## Work instruction
Work out how many lines in the entries below include the word "Google". Give nothing but the number.

Data entries:
=== Section Start ===
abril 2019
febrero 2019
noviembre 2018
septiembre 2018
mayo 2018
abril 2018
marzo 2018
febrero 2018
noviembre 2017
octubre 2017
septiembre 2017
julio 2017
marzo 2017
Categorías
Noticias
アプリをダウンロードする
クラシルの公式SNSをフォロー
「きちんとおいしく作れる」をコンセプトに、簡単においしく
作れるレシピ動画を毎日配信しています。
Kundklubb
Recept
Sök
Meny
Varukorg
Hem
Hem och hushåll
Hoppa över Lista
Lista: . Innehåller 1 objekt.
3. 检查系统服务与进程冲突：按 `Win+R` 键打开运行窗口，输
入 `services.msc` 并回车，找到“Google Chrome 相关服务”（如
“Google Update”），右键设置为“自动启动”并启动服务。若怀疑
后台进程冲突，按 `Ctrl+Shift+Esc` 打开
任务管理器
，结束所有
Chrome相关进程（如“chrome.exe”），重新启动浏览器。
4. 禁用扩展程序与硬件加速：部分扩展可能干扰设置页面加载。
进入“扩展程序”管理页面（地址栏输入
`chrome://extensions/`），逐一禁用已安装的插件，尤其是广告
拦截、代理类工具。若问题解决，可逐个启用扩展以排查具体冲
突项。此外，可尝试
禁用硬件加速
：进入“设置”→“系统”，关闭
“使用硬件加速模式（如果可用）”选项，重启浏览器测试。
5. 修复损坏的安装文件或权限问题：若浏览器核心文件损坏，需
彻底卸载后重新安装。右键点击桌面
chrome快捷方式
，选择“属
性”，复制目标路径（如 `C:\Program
=== Section End ===
=== Section Start ===
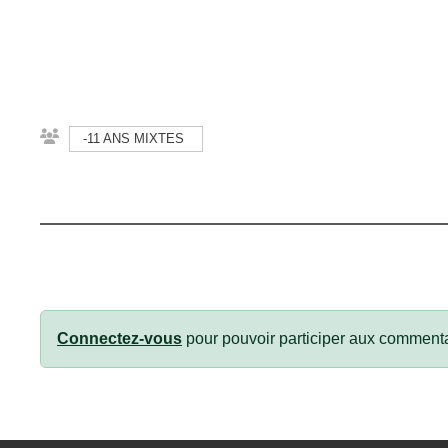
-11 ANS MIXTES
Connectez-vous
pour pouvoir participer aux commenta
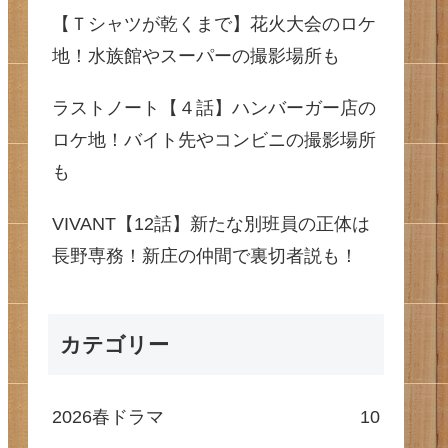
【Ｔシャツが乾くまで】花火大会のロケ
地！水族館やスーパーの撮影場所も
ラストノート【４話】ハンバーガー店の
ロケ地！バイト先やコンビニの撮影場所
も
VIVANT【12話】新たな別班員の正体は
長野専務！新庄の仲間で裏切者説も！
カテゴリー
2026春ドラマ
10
=== Section End ===
## Solution to this task
2